Multi Model Server (MMS) is a flexible and easy to use tool for serving deep learning models exported from MXNet or the Open Neural Network Exchange (ONNX).
Use the MMS Server CLI, or the pre-configured Docker images, to start a service that sets up HTTP endpoints to handle model inference requests.
Detailed documentation and examples are provided in the docs folder.
- java 8: Required. MMS use java to serve HTTP requests. You must install java 8 (or later) and make sure java is on available in $PATH environment variable before installing MMS. If you have multiple java installed, you can use $JAVA_HOME environment vairable to control which java to use.

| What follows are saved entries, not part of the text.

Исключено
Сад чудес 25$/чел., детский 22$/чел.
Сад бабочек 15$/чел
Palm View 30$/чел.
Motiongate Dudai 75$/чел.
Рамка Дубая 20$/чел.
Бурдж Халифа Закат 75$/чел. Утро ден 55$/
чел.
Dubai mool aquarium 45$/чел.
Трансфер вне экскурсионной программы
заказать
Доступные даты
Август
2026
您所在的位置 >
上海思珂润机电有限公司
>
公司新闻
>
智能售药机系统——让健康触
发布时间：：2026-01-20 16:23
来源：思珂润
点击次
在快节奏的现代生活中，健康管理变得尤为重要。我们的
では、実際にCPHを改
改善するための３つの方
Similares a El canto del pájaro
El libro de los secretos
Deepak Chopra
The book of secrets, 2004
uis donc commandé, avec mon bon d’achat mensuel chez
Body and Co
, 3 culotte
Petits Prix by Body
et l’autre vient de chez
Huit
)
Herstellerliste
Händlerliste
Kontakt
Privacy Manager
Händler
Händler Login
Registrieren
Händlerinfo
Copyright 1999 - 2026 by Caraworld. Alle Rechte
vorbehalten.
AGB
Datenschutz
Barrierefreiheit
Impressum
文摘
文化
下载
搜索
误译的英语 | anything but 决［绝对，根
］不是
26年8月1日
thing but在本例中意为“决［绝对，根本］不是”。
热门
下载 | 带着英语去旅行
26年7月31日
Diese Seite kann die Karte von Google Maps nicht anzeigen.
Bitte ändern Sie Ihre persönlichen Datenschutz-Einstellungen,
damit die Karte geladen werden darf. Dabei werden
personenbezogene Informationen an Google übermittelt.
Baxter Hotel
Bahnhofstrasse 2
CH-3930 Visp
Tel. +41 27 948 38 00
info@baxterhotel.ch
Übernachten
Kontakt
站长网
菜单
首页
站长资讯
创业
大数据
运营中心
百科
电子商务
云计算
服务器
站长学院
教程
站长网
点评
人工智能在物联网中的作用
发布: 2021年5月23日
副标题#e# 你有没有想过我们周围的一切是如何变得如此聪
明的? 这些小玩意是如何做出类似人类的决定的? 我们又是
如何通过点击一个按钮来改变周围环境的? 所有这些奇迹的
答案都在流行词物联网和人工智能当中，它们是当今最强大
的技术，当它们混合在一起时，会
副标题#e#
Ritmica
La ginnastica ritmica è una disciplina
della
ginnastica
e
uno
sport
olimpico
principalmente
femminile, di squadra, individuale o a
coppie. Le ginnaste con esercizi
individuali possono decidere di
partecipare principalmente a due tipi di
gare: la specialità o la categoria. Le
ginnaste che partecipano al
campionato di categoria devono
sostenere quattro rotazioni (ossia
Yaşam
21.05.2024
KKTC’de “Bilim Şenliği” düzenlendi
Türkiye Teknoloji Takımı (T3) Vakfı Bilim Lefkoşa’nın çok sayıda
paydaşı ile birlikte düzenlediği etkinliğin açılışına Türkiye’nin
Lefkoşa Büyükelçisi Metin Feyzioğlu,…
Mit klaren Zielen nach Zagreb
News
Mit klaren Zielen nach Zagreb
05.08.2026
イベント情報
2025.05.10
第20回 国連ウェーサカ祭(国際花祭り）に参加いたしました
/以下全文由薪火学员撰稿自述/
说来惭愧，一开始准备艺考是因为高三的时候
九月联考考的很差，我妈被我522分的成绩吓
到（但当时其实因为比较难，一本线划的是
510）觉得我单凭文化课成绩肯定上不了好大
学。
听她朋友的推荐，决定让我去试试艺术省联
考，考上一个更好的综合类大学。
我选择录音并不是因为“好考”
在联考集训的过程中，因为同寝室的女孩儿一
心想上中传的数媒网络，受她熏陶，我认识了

- mxnet: mxnet will not be installed by default with MMS 1.0 any more. You have to install it manually if you use MxNet.
For ubuntu:
sudo apt-get install openjdk-8-jre-headless
For centos
sudo yum install java-1.8.0-openjdk
For Mac:
brew tap caskroom/versions brew update brew cask install java8
Install MxNet:
pip install mxnet
MXNet offers MKL pip packages that will be much faster when running on Intel hardware. To install mkl package for CPU:
pip install mxnet-mkl
or for GPU instance:
pip install mxnet-cu92mkl
pip install multi-model-server
We welcome new contributors of all experience levels. For information on how to install MMS for development, refer to the MMS docs.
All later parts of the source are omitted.